Saturday, December 20, 2014

#spreadducklove

#spreadducklove
How I turned A Duck-eviction into Joy, a Drum Circle, Hot Dog, Santa Claus merriment, and my own personal Mini-Band-parade!

I noticed I had gotten into a winter blahs/ holiday Blues Funk. My mind has been overflowing lately with too many thoughts that keep me from focusing, finding the joy, or sharing the joy. I tried to sit and write about some of what is going on, but there was too much jumbled and tumbled thoughts. I ended-up listing every thought that entered my mind in a one-or-two-minute period. I also remembered to ask God for guidance, since occasionally I tend to forget. Ya know, it kinda is amazing! All ya gotta do, is ask! (well, ya gotta Believe, too…) By the time I was done writing after an hour, I knew I needed to make some changes to begin kicking the Holiday blues right smack in the coveted shiny red balls, and gain back the magic that was missing.

How exactly does one begin such a process? Well for me, the answers came flooding-in almost as fast as the list of “problems”. Well, I know better than to start doing every change all at once. That will lead me to disaster. The right way to do it (for me) is to decide where I need to be, and take a step in that direction. The path certainly will not be a short/ straight path. It will be quite an adventure, and not an easy stroll.  I know I cannot get to my destination instantly. If I did, there would be far too many unfinished details that would make the new destination even more difficult than where I am now.

I noticed there are exactly twelve days left in this calendar year. I proclaimed these twelve days as “My Personal 12 Days of Christmas.” Yup, The heck with society’s already programmed twelve days. This is mine, and I gotta do it to match my needs.

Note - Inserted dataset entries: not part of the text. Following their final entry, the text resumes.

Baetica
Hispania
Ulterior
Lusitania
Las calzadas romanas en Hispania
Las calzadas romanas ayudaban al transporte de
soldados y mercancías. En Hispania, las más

One of the things I know I need to do regularly is write. I have not written in a long while, or when I have it is very infrequent. By sitting to write the initial blog that started this process, it helped get all the rest to line-up.

As soon as I finished writing and posting my Blog, I wanted to get dressed and get out for a walk. I needed to shower first, (and shave!). When I get depressed, I tend to not hurry to shower on a day off. I also tend to let my body hair all grow for the whole week, and only shave it one day on my weekend just before the work week starts again. I really hate my own body hair, so you know if I am not keeping it shaved, I am not completely balanced. Also, when ya shave only once a week, it never really gets a clean-shave. The only way to do that is to shave daily.  So I took a really long Really hot shower, and Shaved my entire body Twice completely. To me, that is The Absolutely cleanest feeling ever!

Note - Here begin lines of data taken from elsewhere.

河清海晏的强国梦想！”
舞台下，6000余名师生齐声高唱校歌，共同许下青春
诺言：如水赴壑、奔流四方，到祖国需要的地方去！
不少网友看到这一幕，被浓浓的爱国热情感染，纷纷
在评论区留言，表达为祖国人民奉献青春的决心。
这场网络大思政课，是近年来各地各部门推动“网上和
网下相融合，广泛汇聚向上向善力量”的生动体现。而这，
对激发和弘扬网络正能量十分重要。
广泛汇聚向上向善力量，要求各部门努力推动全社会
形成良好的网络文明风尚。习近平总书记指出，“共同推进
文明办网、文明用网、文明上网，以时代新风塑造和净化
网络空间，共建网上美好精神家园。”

As soon as I am outta the shower, I love to dry off in the fresh air, so I always open the door and let nature do the drying. So fresh, and refreshing!

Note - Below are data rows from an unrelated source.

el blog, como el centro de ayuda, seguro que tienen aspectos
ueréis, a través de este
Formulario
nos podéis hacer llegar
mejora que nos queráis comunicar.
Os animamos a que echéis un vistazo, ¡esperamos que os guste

As I was drying, I noticed again the silly magnet rubber ducks on my fridge had changed their placement once again. This was always a bafflement to me. It was almost like the miniature rubber Ducks were alive, and moved about the fridge surface freely (or they were moved by ghosts?).  But That simple glance made me realize I needed to remove those ducks. Yes, Remove, as in these ducks needed to be evicted from my life.

Evicting Rubber Ducks?! That seems a bit harsh, you say. Actually there is much more to the story. Everything is connected in my life. These ducks happened to be connected to a very unhappy period, and the simple act of them moving reminded me, and made me feel like I was back in that very bad situation(if ya wanna know that story, just ask, but won’t include it in this post.) I knew the ducks needed to go. But because I had already figured out some of the changes I needed to make, I knew to just get rid of them was not good. These ducks were destined to make others smile.
So I loaded all of them into my pocket, and went for a nice walk this evening. There were eight of them. I knew I would walk around town, and place them on random metal surfaces to be discovered and make someone else smile.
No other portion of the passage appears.